With major elections looming, Meta’s policy on deep fake content is in urgent need of updating, an oversight body said on Monday, in a decision about a manipulated video of US President Joe Biden.
A video of Biden voting with his adult granddaughter, manipulated to falsely appear that he inappropriately touched her chest, went viral last year.
It was reported to Meta and later the company’s oversight board as hate speech.
The tech giant’s oversight board, which independently reviews Meta’s content moderation decisions, said the platform was technically correct to leave the video online.
But it also insisted that the company’s rules on manipulated content were no longer fit for purpose.
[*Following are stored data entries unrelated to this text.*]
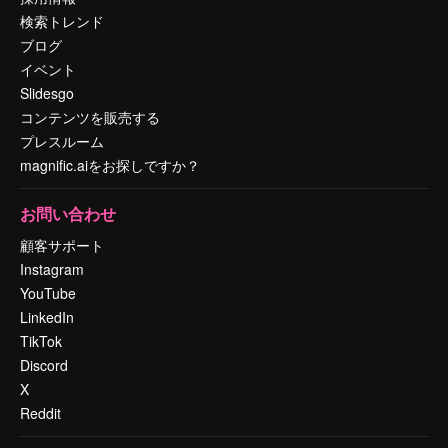
検索トレンド
ブログ
イベント
Slidesgo
コンテンツを販売する
プレスルーム
magnific.aiをお探しですか？
お問い合わせ
顧客サポート
Instagram
YouTube
LinkedIn
TikTok
Discord
X
Reddit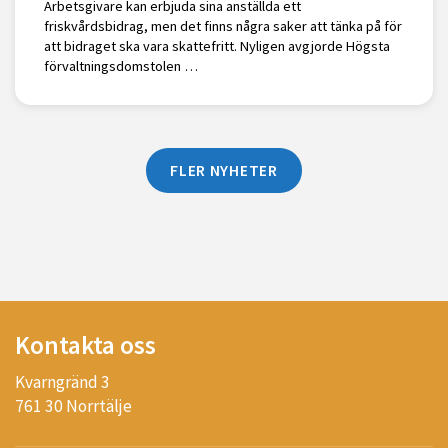
Arbetsgivare kan erbjuda sina anställda ett
friskvårdsbidrag, men det finns några saker att tänka på för
att bidraget ska vara skattefritt. Nyligen avgjorde Högsta
förvaltningsdomstolen …
FLER NYHETER
Kontakta oss
Kvarngränd 3
761 30 Norrtälje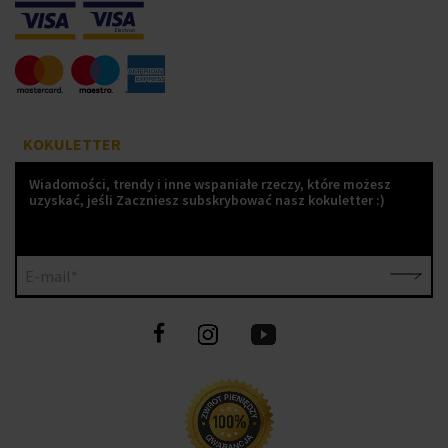
KOKULETTER
Wiadomości, trendy i inne wspaniałe rzeczy, które możesz
uzyskać, jeśli Zaczniesz subskrybować nasz kokuletter :)
E-mail*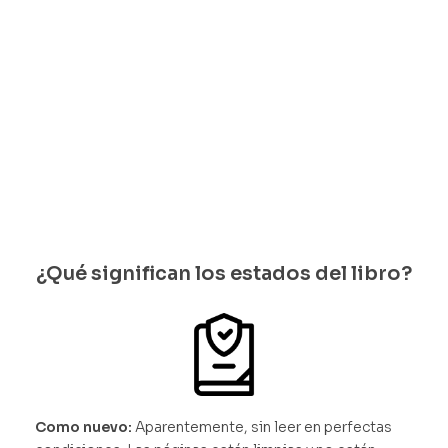
bles
Solo
quedan
2
disponib
les
¿Qué significan los estados del libro?
Como nuevo:
Aparentemente, sin leer en perfectas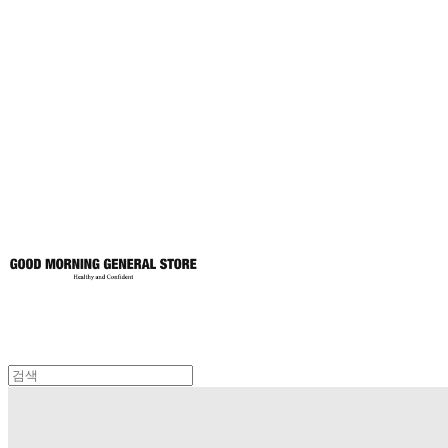
굿모닝제너럴스
토어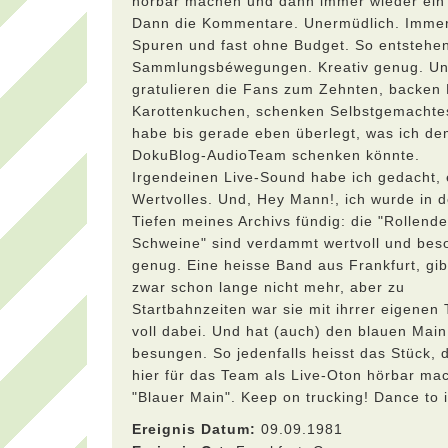
hörbar machen und dann immer wieder ei
Dann die Kommentare. Unermüdlich. Imme
Spuren und fast ohne Budget. So entstehe
Sammlungsbéwegungen. Kreativ genug. U
gratulieren die Fans zum Zehnten, backen
Karottenkuchen, schenken Selbstgemachtes
habe bis gerade eben überlegt, was ich d
DokuBlog-AudioTeam schenken könnte.
Irgendeinen Live-Sound habe ich gedacht,
Wertvolles. Und, Hey Mann!, ich wurde in 
Tiefen meines Archivs fündig: die "Rollend
Schweine" sind verdammt wertvoll und bes
genug. Eine heisse Band aus Frankfurt, gib
zwar schon lange nicht mehr, aber zu
Startbahnzeiten war sie mit ihrrer eigenen
voll dabei. Und hat (auch) den blauen Main
besungen. So jedenfalls heisst das Stück, 
hier für das Team als Live-Oton hörbar ma
"Blauer Main". Keep on trucking! Dance to i
Ereignis Datum:
09.09.1981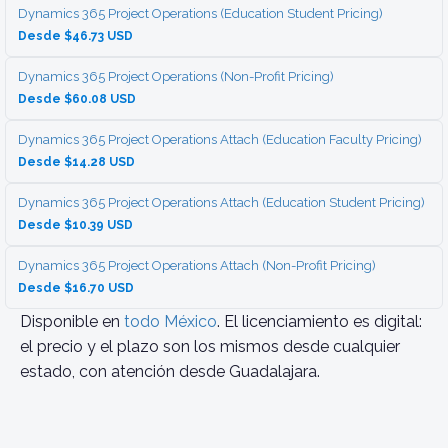
Dynamics 365 Project Operations (Education Student Pricing)
Desde $46.73 USD
Dynamics 365 Project Operations (Non-Profit Pricing)
Desde $60.08 USD
Dynamics 365 Project Operations Attach (Education Faculty Pricing)
Desde $14.28 USD
Dynamics 365 Project Operations Attach (Education Student Pricing)
Desde $10.39 USD
Dynamics 365 Project Operations Attach (Non-Profit Pricing)
Desde $16.70 USD
Disponible en
todo México
. El licenciamiento es digital:
el precio y el plazo son los mismos desde cualquier
estado, con atención desde Guadalajara.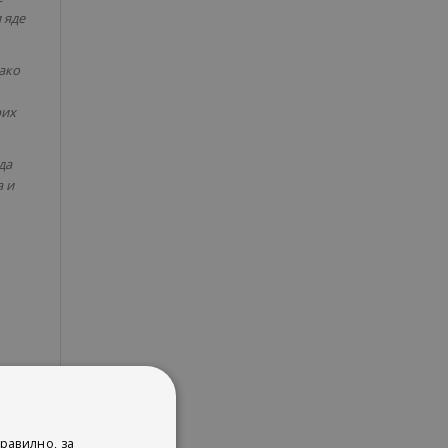
 яде
 ако
рих
да
а и
равилно, за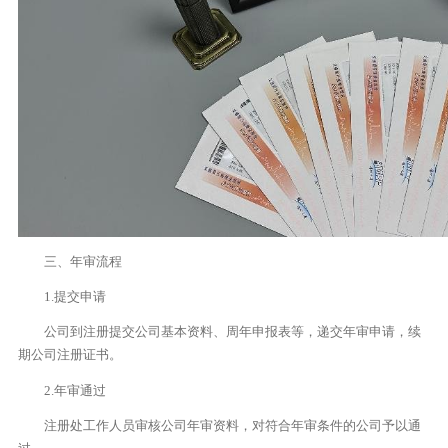
三、年审流程
1.提交申请
公司到注册提交公司基本资料、周年申报表等，递交年审申请，续
期公司注册证书。
2.年审通过
注册处工作人员审核公司年审资料，对符合年审条件的公司予以通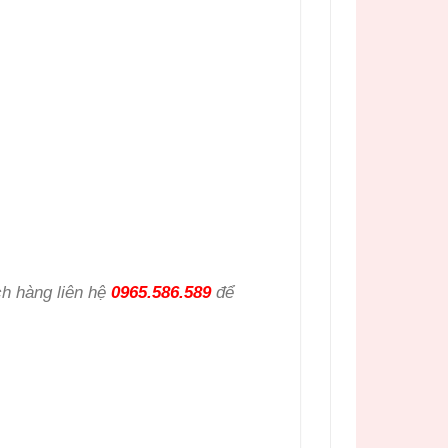
h hàng liên hệ
0965.586.589
để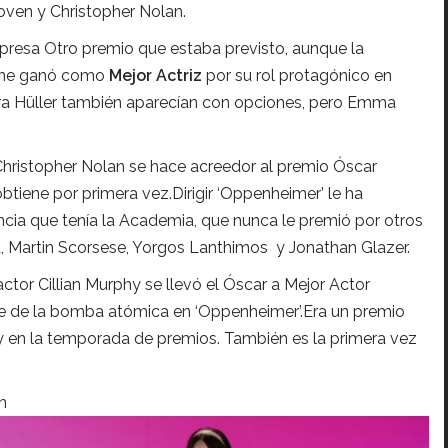
ven y Christopher Nolan.
presa Otro premio que estaba previsto, aunque la
one ganó como
Mejor Actriz
por su rol protagónico en
ndra Hüller también aparecían con opciones, pero Emma
 Christopher Nolan se hace acreedor al premio Óscar
btiene por primera vez.Dirigir ‘Oppenheimer’ le ha
ncia que tenía la Academia, que nunca le premió por otros
t, Martin Scorsese, Yorgos Lanthimos y Jonathan Glazer.
ctor Cillian Murphy se llevó el Óscar a Mejor Actor
re de la bomba atómica en ‘Oppenheimer’.Era un premio
hy en la temporada de premios. También es la primera vez
ón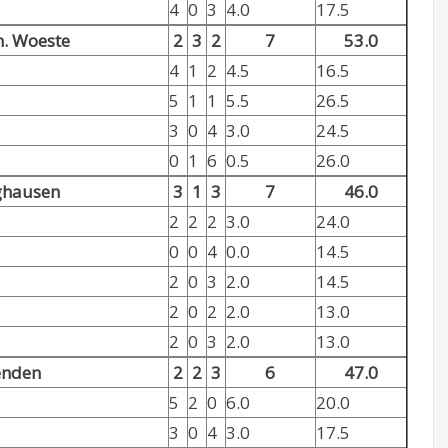
4
0
3
4.0
17.5
n. Woeste
2
3
2
7
53.0
4
1
2
4.5
16.5
5
1
1
5.5
26.5
3
0
4
3.0
24.5
0
1
6
0.5
26.0
ghausen
3
1
3
7
46.0
2
2
2
3.0
24.0
0
0
4
0.0
14.5
2
0
3
2.0
14.5
2
0
2
2.0
13.0
2
0
3
2.0
13.0
enden
2
2
3
6
47.0
5
2
0
6.0
20.0
3
0
4
3.0
17.5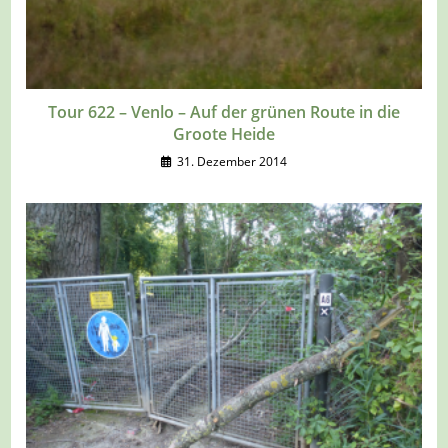
Tour 622 – Venlo – Auf der grünen Route in die
Groote Heide
31. Dezember 2014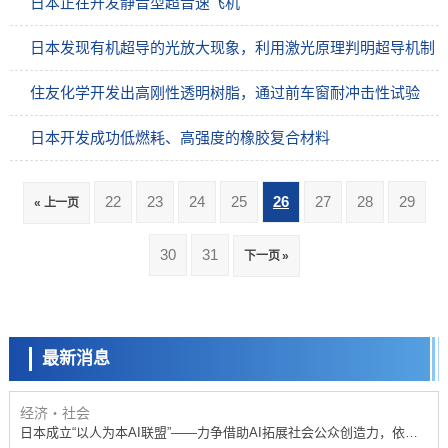
日本正在开发静音型超音速飞机
日本发现有机超导的光放大现象，利用激光原理判明超导机制
住友化学开发出高刚性透明树脂，通过前车窗耐冲击性试验
日本开发成功低燃耗、高强度的橡胶复合材料
22
23
24
25
26
27
28
29
« 上一页
政策
30
31
下一页 »
日本科研费增设国际共同研究强化新类别，促进青年研究人员赴海外开
展研究
科学研究
京都大学高效生成光的构成单元“光子”，可应用于量子计算机
最新消息
科学研究
开发出300亿年仅误差1秒的光晶格钟，构建网络将其打造为下一代社会
基础设施
经济・社会
日本成立“以人为本AI联盟”——力争借助AI拓展社会公众创造力，依托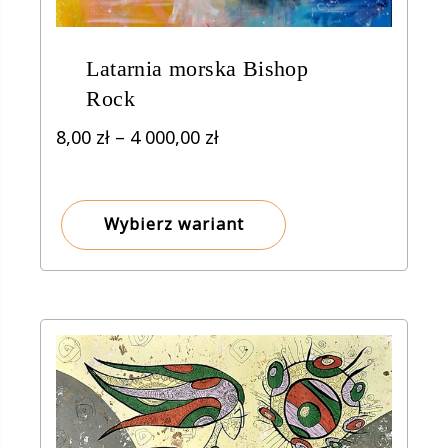
Latarnia morska Bishop
Rock
Zakres
8,00
zł
–
4 000,00
zł
cen:
od
8,00 zł
Wybierz wariant
do
4
000,00 zł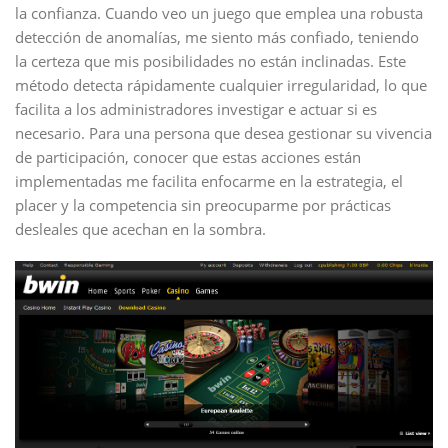
la confianza. Cuando veo un juego que emplea una robusta
detección de anomalías, me siento más confiado, teniendo
la certeza que mis posibilidades no están inclinadas. Este
método detecta rápidamente cualquier irregularidad, lo que
facilita a los administradores investigar e actuar si es
necesario. Para una persona que desea gestionar su vivencia
de participación, conocer que estas acciones están
implementadas me facilita enfocarme en la estrategia, el
placer y la competencia sin preocuparme por prácticas
desleales que acechan en la sombra.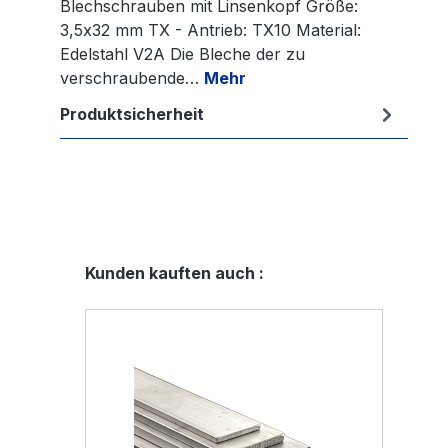
Blechschrauben mit Linsenkopf Größe:
3,5x32 mm TX - Antrieb: TX10 Material:
Edelstahl V2A Die Bleche der zu
verschraubende…
Mehr
Produktsicherheit
Produktgalerie überspringen
Kunden kauften auch :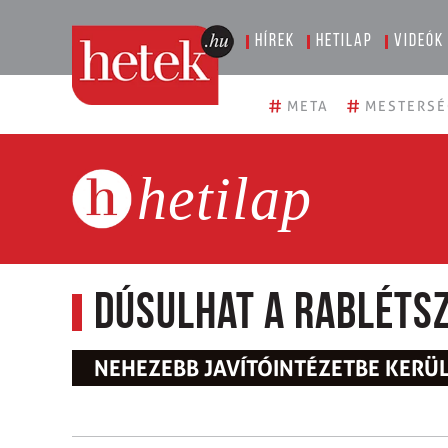
Hírek
Hetilap
Videók
#
#
META
MESTERSÉ
hetilap
Dúsulhat a rabléts
NEHEZEBB JAVÍTÓINTÉZETBE KERÜL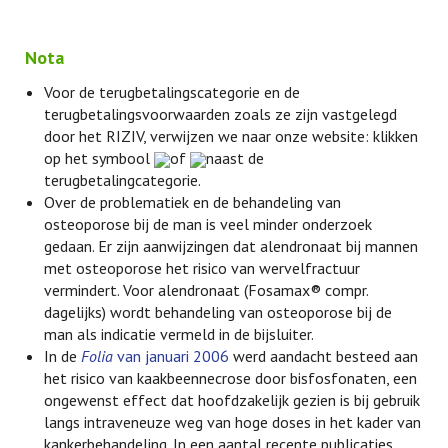
Nota
Voor de terugbetalingscategorie en de
terugbetalingsvoorwaarden zoals ze zijn vastgelegd
door het RIZIV, verwijzen we naar onze website: klikken
op het symbool
of
naast de
terugbetalingcategorie.
Over de problematiek en de behandeling van
osteoporose bij de man is veel minder onderzoek
gedaan. Er zijn aanwijzingen dat alendronaat bij mannen
met osteoporose het risico van wervelfractuur
vermindert. Voor alendronaat (Fosamax® compr.
dagelijks) wordt behandeling van osteoporose bij de
man als indicatie vermeld in de bijsluiter.
In de
Folia
van januari 2006
werd aandacht besteed aan
het risico van kaakbeennecrose door bisfosfonaten, een
ongewenst effect dat hoofdzakelijk gezien is bij gebruik
langs intraveneuze weg van hoge doses in het kader van
kankerbehandeling. In een aantal recente publicaties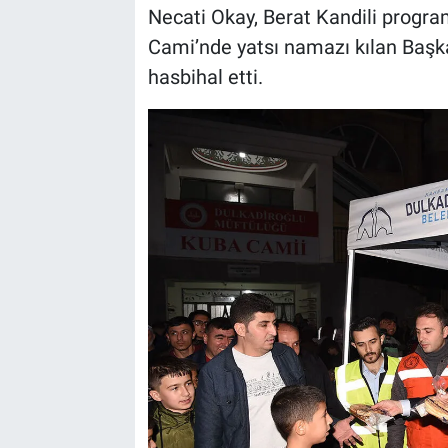
Necati Okay, Berat Kandili progra
Cami’nde yatsı namazı kılan Başk
BİLİM VE TEKNOLOJİ
hasbihal etti.
Güvenlik
Bölge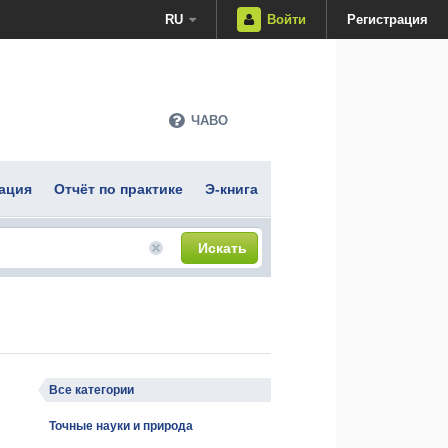
RU
Войти
Регистрация
ЧАВО
ация
Отчёт по практике
Э-книга
Искать
Все категории
Точные науки и природа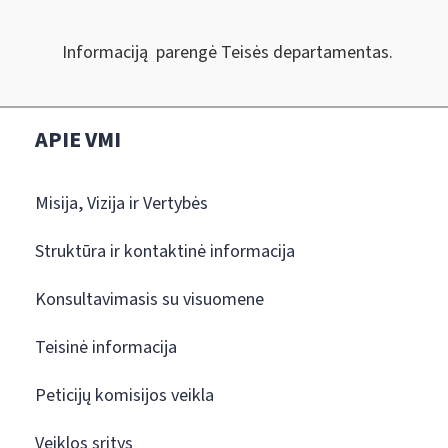
Informaciją parengė Teisės departamentas.
APIE VMI
Misija, Vizija ir Vertybės
Struktūra ir kontaktinė informacija
Konsultavimasis su visuomene
Teisinė informacija
Peticijų komisijos veikla
Veiklos sritys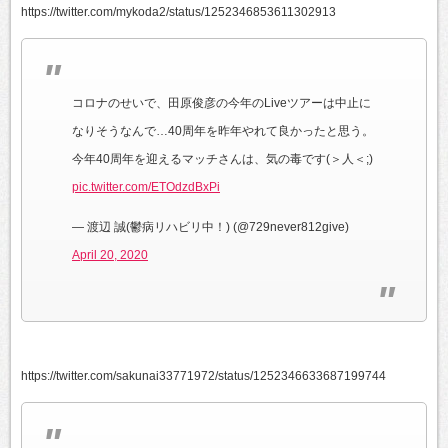
https://twitter.com/mykoda2/status/1252346853611302913
コロナのせいで、田原俊彦の今年のLiveツアーは中止に
なりそうなんで…40周年を昨年やれて良かったと思う。
今年40周年を迎えるマッチさんは、気の毒です(＞人＜;)
pic.twitter.com/ETOdzdBxPi
— 渡辺 誠(鬱病リハビリ中！) (@729never812give)
April 20, 2020
https://twitter.com/sakunai33771972/status/1252346633687199744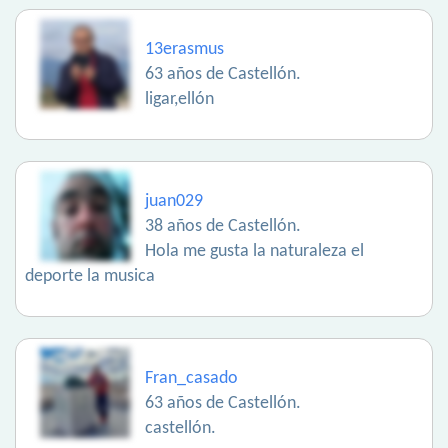
13erasmus
63 años de Castellón.
ligar,ellón
juan029
38 años de Castellón.
Hola me gusta la naturaleza el
deporte la musica
Fran_casado
63 años de Castellón.
castellón.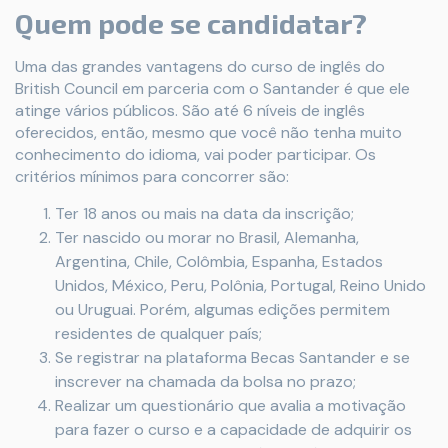
Quem pode se candidatar?
Uma das grandes vantagens do curso de inglês do
British Council em parceria com o Santander é que ele
atinge vários públicos. São até 6 níveis de inglês
oferecidos, então, mesmo que você não tenha muito
conhecimento do idioma, vai poder participar. Os
critérios mínimos para concorrer são:
Ter 18 anos ou mais na data da inscrição;
Ter nascido ou morar no Brasil, Alemanha,
Argentina, Chile, Colômbia, Espanha, Estados
Unidos, México, Peru, Polônia, Portugal, Reino Unido
ou Uruguai. Porém, algumas edições permitem
residentes de qualquer país;
Se registrar na plataforma Becas Santander e se
inscrever na chamada da bolsa no prazo;
Realizar um questionário que avalia a motivação
para fazer o curso e a capacidade de adquirir os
The board’s warning came amid fears of rampant misuse of artificial intelligence-powered applications for disinformation on social media platforms in a pivotal election year not only in the United States but worldwide as huge portions of the global population head to the polls.
The Board said that Meta’s policy in its current form was “incoherent, lacking in persuasive justification and inappropriately focused on how content has been created.”
This was instead of focusing on the “specific harms it aims to prevent (for example, to electoral processes),” the board added.
Meta in a response said it was “reviewing the Oversight Board’s guidance and will respond publicly to their recommendations within 60 days in accordance with the bylaws.”
According to the board, in the Biden case, the rules were not violated “because the video was not manipulated using artificial intelligence nor did it depict Biden saying something he did not.”
But the board insisted that “non-AI-altered content is prevalent and not necessarily any less misleading.”
For example, most smartphones have simple-to-use features to edit content into disinformation sometimes referred to as “cheap fakes,” it noted.
The board also underlined that altered audio content, unlike videos, was not under the policy’s current scope, even though deep fake audio can be very effective to deceive users.
Already one US robocall impersonating Biden urged New Hampshire residents not to cast ballots in the Democratic primary, prompting state authorities to launch a probe into possible voter suppression.
The oversight board urged Meta to reconsider the manipulated media policy “quickly, given the number of elections in 2024.”